Part of this was seen when there were differences in an understanding on what patriarchal behavior is, what the difference is between gendered and patriarchal behavior, and how we respond to these behaviors when they do come up, including the pedagogy in dealing with it.

We also lacked cohesion when dealing with white straight males which has led to Iess development of relationships, an informal practice of not flyering to them, and not knowing how to orient to them when they come around.

Finally, we had the experience of having a mother and daughter in the group. Initially when thinking about childcare it was as a way to allow the mother to participate in political work. But soon we began to think of the childcare as political work itself, instead of as a means to allow political work to happen. For example Graciela would attended meetings, coming to events, anything that she would attend, and all of us were developing a relationship with her as well as participating in the childcare.


So as of now it is unclear what the future of ella pelea is.
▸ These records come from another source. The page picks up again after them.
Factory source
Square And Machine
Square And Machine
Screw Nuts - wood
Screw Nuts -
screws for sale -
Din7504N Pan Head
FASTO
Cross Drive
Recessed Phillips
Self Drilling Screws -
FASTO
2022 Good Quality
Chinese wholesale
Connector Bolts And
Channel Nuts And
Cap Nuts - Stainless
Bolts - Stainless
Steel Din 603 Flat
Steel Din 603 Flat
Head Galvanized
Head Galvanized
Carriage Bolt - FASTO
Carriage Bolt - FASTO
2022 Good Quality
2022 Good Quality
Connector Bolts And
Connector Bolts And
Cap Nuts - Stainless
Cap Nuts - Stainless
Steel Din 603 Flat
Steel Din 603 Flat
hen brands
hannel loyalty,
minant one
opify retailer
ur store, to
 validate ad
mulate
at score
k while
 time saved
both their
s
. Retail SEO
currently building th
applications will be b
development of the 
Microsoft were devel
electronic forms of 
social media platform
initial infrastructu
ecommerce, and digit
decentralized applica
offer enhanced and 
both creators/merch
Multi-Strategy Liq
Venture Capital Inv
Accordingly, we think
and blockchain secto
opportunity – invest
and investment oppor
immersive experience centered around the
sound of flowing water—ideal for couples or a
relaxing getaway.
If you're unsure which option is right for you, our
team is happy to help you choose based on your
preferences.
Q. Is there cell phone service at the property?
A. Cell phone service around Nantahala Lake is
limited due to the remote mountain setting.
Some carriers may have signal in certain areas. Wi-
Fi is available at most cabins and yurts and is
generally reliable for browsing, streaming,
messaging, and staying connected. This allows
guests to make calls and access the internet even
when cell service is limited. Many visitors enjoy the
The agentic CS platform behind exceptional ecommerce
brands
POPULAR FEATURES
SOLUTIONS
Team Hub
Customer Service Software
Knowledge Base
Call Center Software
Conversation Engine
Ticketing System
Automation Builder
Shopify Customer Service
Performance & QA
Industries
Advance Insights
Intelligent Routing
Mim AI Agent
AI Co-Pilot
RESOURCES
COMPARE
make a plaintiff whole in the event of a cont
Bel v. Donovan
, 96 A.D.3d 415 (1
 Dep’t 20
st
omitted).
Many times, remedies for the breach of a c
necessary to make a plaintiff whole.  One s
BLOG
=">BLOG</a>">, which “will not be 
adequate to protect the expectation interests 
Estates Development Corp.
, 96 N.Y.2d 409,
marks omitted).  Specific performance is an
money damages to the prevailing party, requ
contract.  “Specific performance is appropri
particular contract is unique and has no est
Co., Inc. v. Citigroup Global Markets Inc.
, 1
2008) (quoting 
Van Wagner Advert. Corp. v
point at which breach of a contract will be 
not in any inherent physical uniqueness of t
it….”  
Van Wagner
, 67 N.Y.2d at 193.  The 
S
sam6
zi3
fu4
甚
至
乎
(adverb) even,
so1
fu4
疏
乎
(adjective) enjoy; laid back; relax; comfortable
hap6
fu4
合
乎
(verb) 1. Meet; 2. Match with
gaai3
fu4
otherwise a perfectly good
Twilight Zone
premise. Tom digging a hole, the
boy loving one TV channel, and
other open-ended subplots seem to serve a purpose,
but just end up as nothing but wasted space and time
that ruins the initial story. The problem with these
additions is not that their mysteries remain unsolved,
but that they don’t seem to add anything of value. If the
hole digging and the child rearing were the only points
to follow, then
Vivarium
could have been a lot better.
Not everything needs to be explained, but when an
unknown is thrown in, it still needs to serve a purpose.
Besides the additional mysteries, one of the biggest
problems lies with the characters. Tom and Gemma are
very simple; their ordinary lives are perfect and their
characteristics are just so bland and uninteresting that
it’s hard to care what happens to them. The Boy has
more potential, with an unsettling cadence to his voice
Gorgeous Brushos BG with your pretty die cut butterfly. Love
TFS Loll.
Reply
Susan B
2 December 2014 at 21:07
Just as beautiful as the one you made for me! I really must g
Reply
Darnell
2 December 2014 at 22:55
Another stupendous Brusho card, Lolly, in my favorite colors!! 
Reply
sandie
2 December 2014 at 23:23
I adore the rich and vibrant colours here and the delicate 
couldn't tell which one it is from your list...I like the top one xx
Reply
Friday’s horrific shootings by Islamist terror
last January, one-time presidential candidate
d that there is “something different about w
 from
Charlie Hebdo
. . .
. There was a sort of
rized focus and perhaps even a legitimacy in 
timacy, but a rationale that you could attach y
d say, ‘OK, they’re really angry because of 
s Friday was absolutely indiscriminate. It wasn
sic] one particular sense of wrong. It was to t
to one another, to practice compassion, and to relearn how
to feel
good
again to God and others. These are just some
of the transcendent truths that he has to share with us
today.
Many members are already involved in other organizing projects, such as the Queer Theory Study Group which was started by a few members and recently has taken on a life of its own as some non-ep members who have been participating in the group are now taking up organizing the readings, facilitating discussions, and doing outreach for the group. There seems to be a lot of potential for this group to begin to organize in the future.

I am involved with working with previously incarcerated youth and trying to build some kind of organizing project with them.

Other folks are discussing starting a solidarity network here in Austin.

The reflection process is still happening because of different tensions and conversations that are being had, but in thinking about moving forward with any kind of organizing projects we feel it is important to draw lessons from the positives and negatives of cadre type organizations, what patriarchal or gendered behavior is and how to deal with is, and the question on how to prioritize women and poc without neglecting white dudes who are interested in organizing as well.